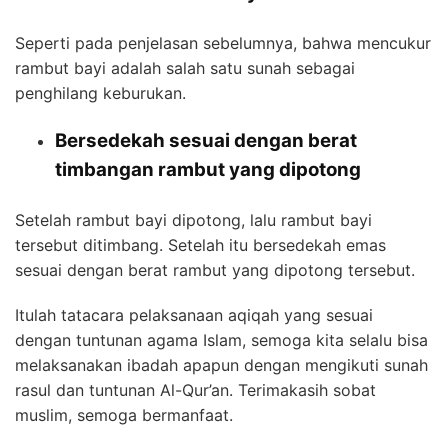
Seperti pada penjelasan sebelumnya, bahwa mencukur
rambut bayi adalah salah satu sunah sebagai
penghilang keburukan.
Bersedekah sesuai dengan berat
timbangan rambut yang dipotong
Setelah rambut bayi dipotong, lalu rambut bayi
tersebut ditimbang. Setelah itu bersedekah emas
sesuai dengan berat rambut yang dipotong tersebut.
Itulah tatacara pelaksanaan aqiqah yang sesuai
dengan tuntunan agama Islam, semoga kita selalu bisa
melaksanakan ibadah apapun dengan mengikuti sunah
rasul dan tuntunan Al-Qur’an. Terimakasih sobat
muslim, semoga bermanfaat.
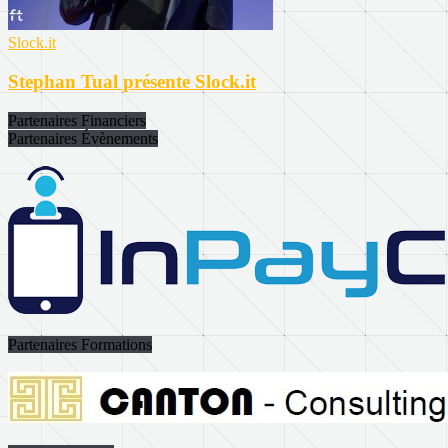
Slock.it
Stephan Tual présente Slock.it
Partenaires Financiers
Partenaires Évènements
Partenaires Formations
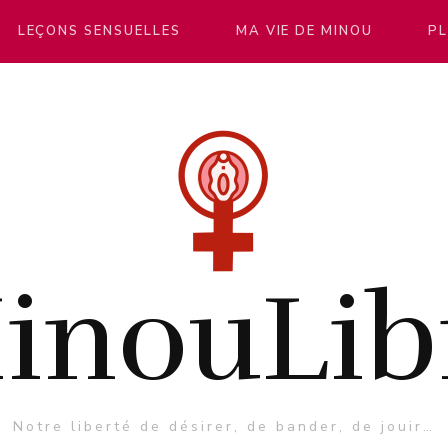
LEÇONS SENSUELLES
MA VIE DE MINOU
PL
inouLib
Notre liberté de désirer, de bander, de jouir…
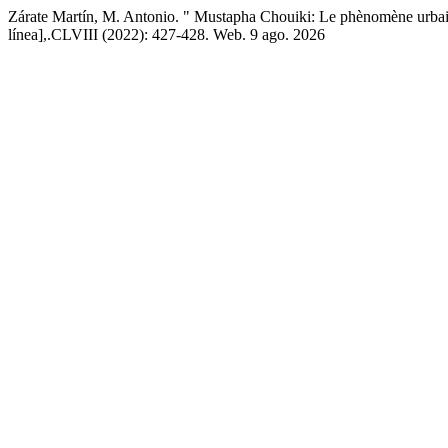
Zárate Martín, M. Antonio. " Mustapha Chouiki: Le phènomène urbain. 
línea],.CLVIII (2022): 427-428. Web. 9 ago. 2026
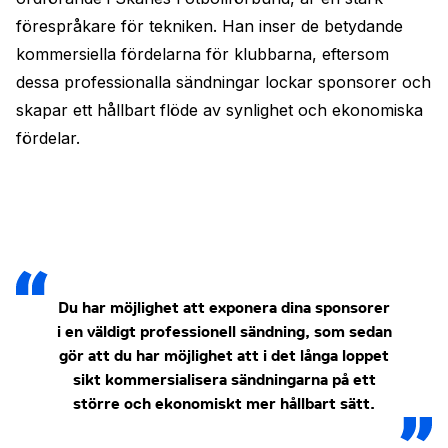
förespråkare för tekniken. Han inser de betydande
kommersiella fördelarna för klubbarna, eftersom
dessa professionalla sändningar lockar sponsorer och
skapar ett hållbart flöde av synlighet och ekonomiska
fördelar.
Du har möjlighet att exponera dina sponsorer
i en väldigt professionell sändning, som sedan
gör att du har möjlighet att i det långa loppet
sikt kommersialisera sändningarna på ett
större och ekonomiskt mer hållbart sätt.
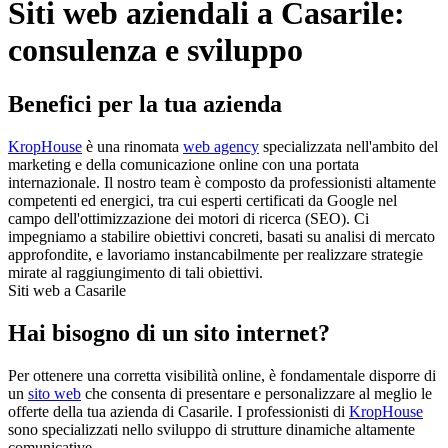
Siti web aziendali a Casarile:
consulenza e sviluppo
Benefici per la tua azienda
KropHouse
è una rinomata
web agency
specializzata nell'ambito del
marketing e della comunicazione online con una portata
internazionale. Il nostro team è composto da professionisti altamente
competenti ed energici, tra cui esperti certificati da Google nel
campo dell'ottimizzazione dei motori di ricerca (SEO). Ci
impegniamo a stabilire obiettivi concreti, basati su analisi di mercato
approfondite, e lavoriamo instancabilmente per realizzare strategie
mirate al raggiungimento di tali obiettivi.
Siti web a Casarile
Hai bisogno di un sito internet?
Per ottenere una corretta visibilità online, è fondamentale disporre di
un
sito web
che consenta di presentare e personalizzare al meglio le
offerte della tua azienda di Casarile. I professionisti di
KropHouse
sono specializzati nello sviluppo di strutture dinamiche altamente
comunicative.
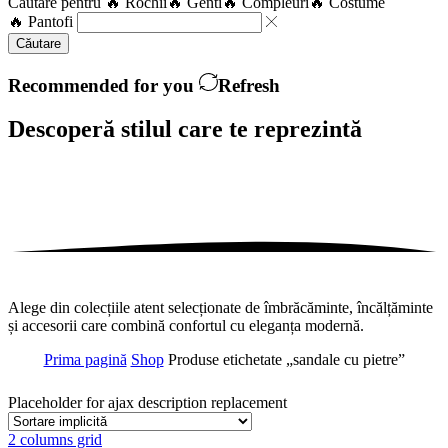
Căutare pentru
🔥 Rochii
🔥 Genti
🔥 Compleuri
🔥 Costume
🔥 Pantofi
Căutare
Recommended for you
Refresh
Descoperă stilul care te
reprezintă
Alege din colecțiile atent selecționate de îmbrăcăminte, încălțăminte
și accesorii care combină confortul cu eleganța modernă.
Prima pagină
Shop
Produse etichetate „sandale cu pietre”
Placeholder for ajax description replacement
2 columns grid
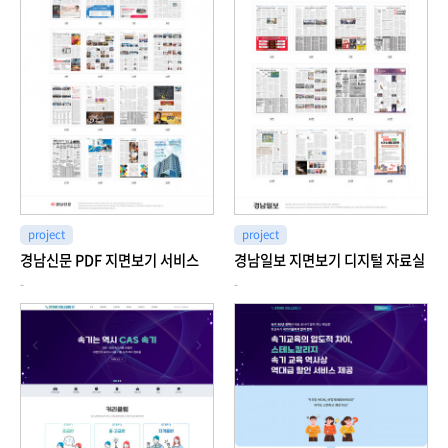
project
project
경남신문 PDF 지면보기 서비스
경남일보 지면보기 디지털 자료실
-
-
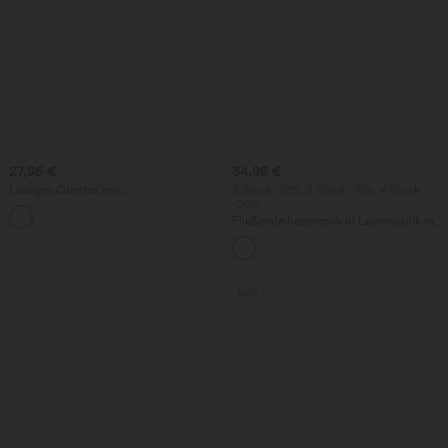
27,95 €
34,95 €
Lässiges Oberteil mit
2 Stück -10%, 3 Stück -15%, 4 Stück
Rundhalsausschnitt und
-20%
+1
Fledermausärmeln
Fließende hosenrock in Leinenoptik mit
mittelhohem Bund, Seitentaschen und
weitem Bein
Sale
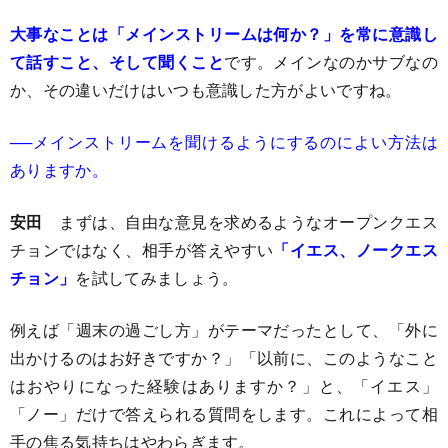
大事なことは「メインストリームは何か？」を常に意識し
て話すこと、そして聞くこと
です。メインなのかサブなの
か、その違いだけはいつも意識した方がよいですね。
──メインストリームを聞けるようにするのによい方法は
ありますか。
安田
まずは、自由な意見を求めるようなオープンクエス
チョンではなく、相手が答えやすい
「イエス、ノークエス
チョン」
を試してみましょう。
例えば「週末の過ごし方」がテーマだったとして、「外に
出かけるのはお好きですか？」「以前に、このようなこと
はおやりになった経験はありますか？」と、「イエス」
「ノー」だけで答えられる質問をします。これによって相
手の焦る気持ちはやわらぎます。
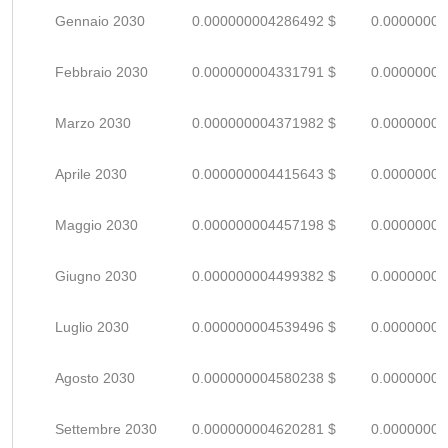
Gennaio 2030
0.000000004286492 $
0.00000000
Febbraio 2030
0.000000004331791 $
0.00000000
Marzo 2030
0.000000004371982 $
0.00000000
Aprile 2030
0.000000004415643 $
0.00000000
Maggio 2030
0.000000004457198 $
0.00000000
Giugno 2030
0.000000004499382 $
0.00000000
Luglio 2030
0.000000004539496 $
0.00000000
Agosto 2030
0.000000004580238 $
0.00000000
Settembre 2030
0.000000004620281 $
0.00000000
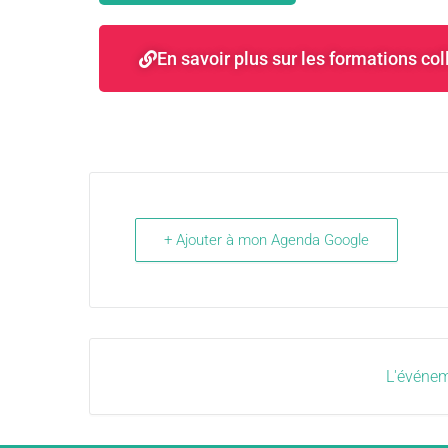
En savoir plus sur les formations col
+ Ajouter à mon Agenda Google
L'événem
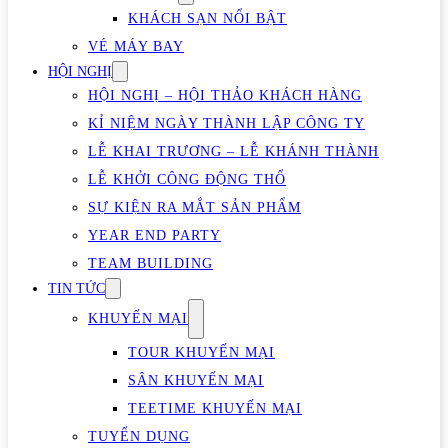
KHÁCH SẠN NỔI BẬT
VÉ MÁY BAY
HỘI NGHỊ
HỘI NGHỊ – HỘI THẢO KHÁCH HÀNG
KỈ NIỆM NGÀY THÀNH LẬP CÔNG TY
LỄ KHAI TRƯƠNG – LỄ KHÁNH THÀNH
LỄ KHỞI CÔNG ĐỘNG THỔ
SỰ KIỆN RA MẮT SẢN PHẨM
YEAR END PARTY
TEAM BUILDING
TIN TỨC
KHUYẾN MẠI
TOUR KHUYẾN MẠI
SÂN KHUYẾN MẠI
TEETIME KHUYẾN MẠI
TUYỂN DỤNG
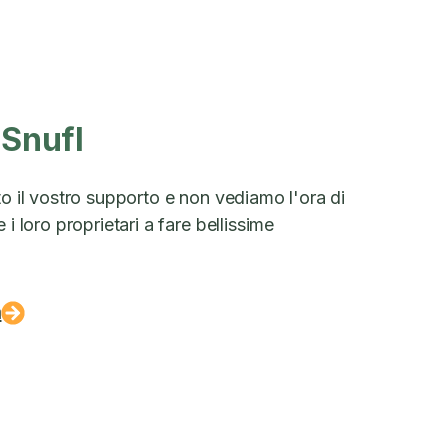
 Snufl
to il vostro supporto e non vediamo l'ora di
 i loro proprietari a fare bellissime
a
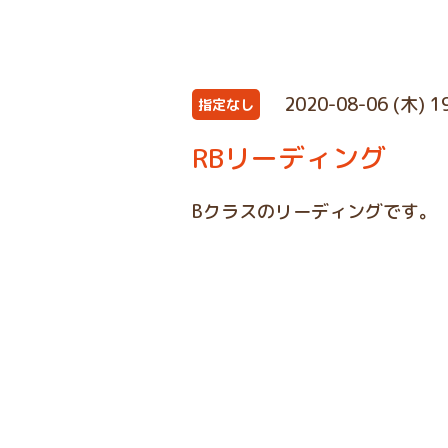
2020-08-06 (木) 1
指定なし
RBリーディング
Bクラスのリーディングです。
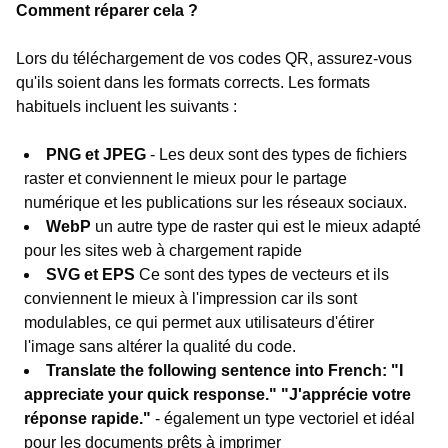
Comment réparer cela ?
Lors du téléchargement de vos codes QR, assurez-vous
qu'ils soient dans les formats corrects. Les formats
habituels incluent les suivants :
PNG et JPEG
- Les deux sont des types de fichiers
raster et conviennent le mieux pour le partage
numérique et les publications sur les réseaux sociaux.
WebP
un autre type de raster qui est le mieux adapté
pour les sites web à chargement rapide
SVG et EPS
Ce sont des types de vecteurs et ils
conviennent le mieux à l'impression car ils sont
modulables, ce qui permet aux utilisateurs d'étirer
l'image sans altérer la qualité du code.
Translate the following sentence into French: "I
appreciate your quick response." "J'apprécie votre
réponse rapide."
- également un type vectoriel et idéal
pour les documents prêts à imprimer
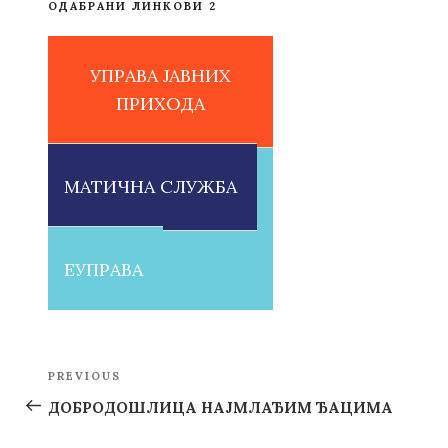
ОДАБРАНИ ЛИНКОВИ 2
УПРАВА ЈАВНИХ
ПРИХОДА
МАТИЧНА СЛУЖБА
ЕУПРАВА
Post
PREVIOUS
Previous
navigation
Post
ДОБРОДОШЛИЦА НАЈМЛАЂИМ ЂАЦИМА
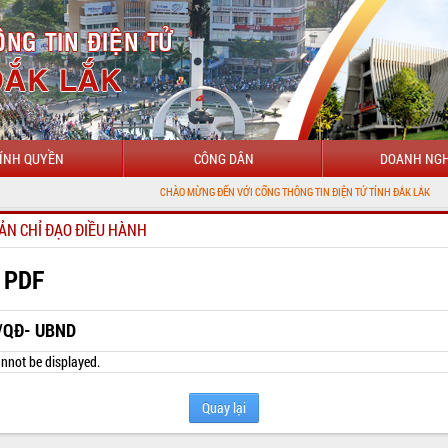
ÍNH QUYỀN
CÔNG DÂN
DOANH NGH
CHÀO MỪNG ĐẾN VỚI CỔNG THÔNG TIN ĐIỆN TỬ TỈNH ĐẮK LẮK
ẢN CHỈ ĐẠO ĐIỀU HÀNH
 PDF
/QĐ- UBND
nnot be displayed.
Quay lại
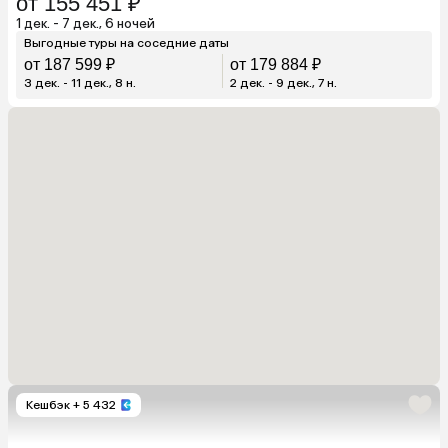
от 155 451 ₽
1 дек. - 7 дек., 6 ночей
Выгодные туры на соседние даты
от 187 599 ₽
от 179 884 ₽
3 дек. - 11 дек., 8 н.
2 дек. - 9 дек., 7 н.
Кешбэк
+ 5 432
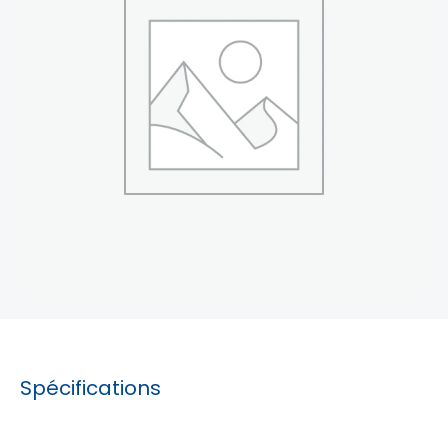
Spécifications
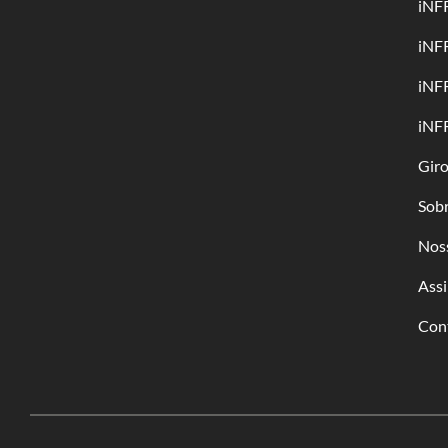
iNF
iNF
iNF
iNF
Gir
Sob
Nos
Assi
Con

_GOAL OF THE EXERCISE:_
Exactly as they stand, set down the lines from the start of the material through the line with "Itulah tatacara pelaksanaan", both ends included, omitting the pictures.

_SOLVED PROBLEM:_
Seperti pada penjelasan sebelumnya, bahwa mencukur
rambut bayi adalah salah satu sunah sebagai
penghilang keburukan.
Bersedekah sesuai dengan berat
timbangan rambut yang dipotong
Setelah rambut bayi dipotong, lalu rambut bayi
tersebut ditimbang. Setelah itu bersedekah emas
sesuai dengan berat rambut yang dipotong tersebut.
Itulah tatacara pelaksanaan aqiqah yang sesuai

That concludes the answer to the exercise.